### What you need to do:
Set down exactly the lines from the one containing "At what (x,y)" through the end of the records below, both included, and nothing else.
+-------+
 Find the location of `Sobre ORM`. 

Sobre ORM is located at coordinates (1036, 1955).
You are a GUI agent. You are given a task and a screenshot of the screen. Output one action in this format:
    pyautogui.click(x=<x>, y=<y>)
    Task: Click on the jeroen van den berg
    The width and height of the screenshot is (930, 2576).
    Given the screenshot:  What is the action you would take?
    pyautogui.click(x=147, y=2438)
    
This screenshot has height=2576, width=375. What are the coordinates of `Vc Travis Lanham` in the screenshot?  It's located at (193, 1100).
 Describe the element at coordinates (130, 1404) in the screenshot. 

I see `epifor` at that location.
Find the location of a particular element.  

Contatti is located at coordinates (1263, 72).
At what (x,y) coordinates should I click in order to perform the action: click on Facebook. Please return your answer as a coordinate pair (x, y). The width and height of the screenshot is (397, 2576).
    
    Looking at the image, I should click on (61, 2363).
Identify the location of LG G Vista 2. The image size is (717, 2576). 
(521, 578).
+-------+
### Answer to this task:
At what (x,y) coordinates should I click in order to perform the action: click on Facebook. Please return your answer as a coordinate pair (x, y). The width and height of the screenshot is (397, 2576).
    
    Looking at the image, I should click on (61, 2363).
Identify the location of LG G Vista 2. The image size is (717, 2576). 
(521, 578).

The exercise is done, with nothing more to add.